Health Questionnaire-Parent

178

$3,800

CES-Depression

47

$1,003

Quality of Care

154

$3,288

Peds QL

59

$1,260

SEARCH MNSI Neuropathy

118

$2,519

Diabetes Eating Survey

59

$1,260

Low Blood Sugar Survey

59

$1,260

Supplemental

118

$2,519

Tanner Stage

59

$1,260

Retinal Photo

178

$3,800

Family Conflict

59

$1,260

Pediatric Diabetes QOL Scale

59

$1,260

Physical Exam

2130

$45,476

Specimen Collection

236

$5,039


$130,984





A.13. Estimate of Other Total Annual Cost Burden to Respondents or Recordkeepers


There are no capital costs, operating costs or maintenance costs to report.



A.14. Annualized Cost to the Federal Government


For the SEARCH for Diabetes in Youth Study, the estimated average annual contract costs (including direct and indirect costs) in this 5 year submission for coordinating center are as follows:

Cooperative Agreements

Clinical sites ($675,045 for each site) $3,375,225


Contract

Coordinating Center $1,469,580

Subcontractors $729,364

Annual Contract Costs $2,198,944


CDC

Personnel $40,000


Total $5,614,169



Clinical sites are responsible for information collection from participants and transmitting data to the Coordinating Center. The Coordinating Center is responsible for coordinating data collection, data analysis, and providing general study support to the SEARCH clinical sites.


The Coordinating Center will identify subcontractors to complete the tasks of laboratory measurement, subclinical measurements, and development of recruitment materials.

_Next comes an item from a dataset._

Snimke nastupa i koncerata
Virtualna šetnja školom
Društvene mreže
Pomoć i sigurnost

CDC costs for staff time for project development, implementation and monitoring are estimated at 0.5 FTE for $40,000 annually. The average annualized cost to the Federal Government for the SEARCH study in this submission period is estimated at $5,614,169.

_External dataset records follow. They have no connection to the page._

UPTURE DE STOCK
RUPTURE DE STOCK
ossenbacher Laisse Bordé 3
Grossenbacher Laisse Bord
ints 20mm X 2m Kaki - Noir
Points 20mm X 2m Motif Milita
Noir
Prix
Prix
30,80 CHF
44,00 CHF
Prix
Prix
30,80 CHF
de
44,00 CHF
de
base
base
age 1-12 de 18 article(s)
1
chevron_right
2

A.15. Explanation for Program Changes or Adjustments


This is a new data collection.


A.16. Plans for Tabulation and Publication and Project Time Schedule


CDC will continue to use the registry and cohort data reported by grantees to produce and provide national estimates on the incidence of diabetes among youth and the incidence and prevalence of micro and macro-vascular complications. This information will be included in CDC reports such as the Diabetes Fact Sheet which is updated every two years and will also be reported in peer reviewed journals in collaboration with the SEARCH grantees and the contractor. The SEARCH Clinical Sites are funded under cooperative agreements, therefore decisions on specific publications and time tables is determined by the SEARCH Clinical Site Principal Investigators with input and suggestions by CDC. CDC and the Coordinating Center provide support to the SEARCH Clinical Sites in the efforts but do not develop specific timelines. The Coordinating Center will work with SEARCH Clinical Site investigators to develop detailed analysis plans and timelines for each publication. We are seeking OMB approval for the first three years of the five year study and plan to seek and plan to submit an Extension request to cover data collection for the remainder of the project period. 


A.17. Reason (s) Display of OMB Expiration Date is Inappropriate


The OMB expiration date will be displayed.



A.18. Exceptions to Certification for Paperwork Reduction Act Submissions


There are no exceptions to the certification.